=== Section Start ===

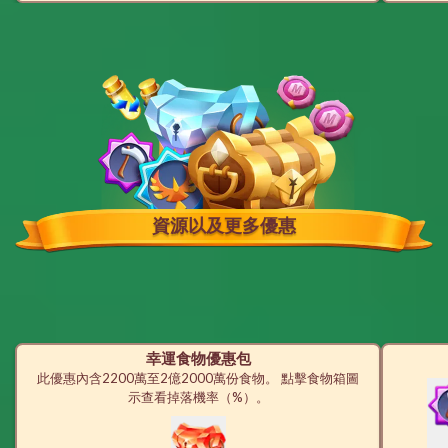
資源以及更多優惠
幸運食物優惠包
此優惠內含2200萬至2億2000萬份食物。 點擊食物箱圖
示查看掉落機率（%）。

=== Section End ===

TASK TO COMPLETE
Give back every line of the material above word for word, leaving out the pictures.

WRITTEN ANSWER
資源以及更多優惠
幸運食物優惠包
此優惠內含2200萬至2億2000萬份食物。 點擊食物箱圖
示查看掉落機率（%）。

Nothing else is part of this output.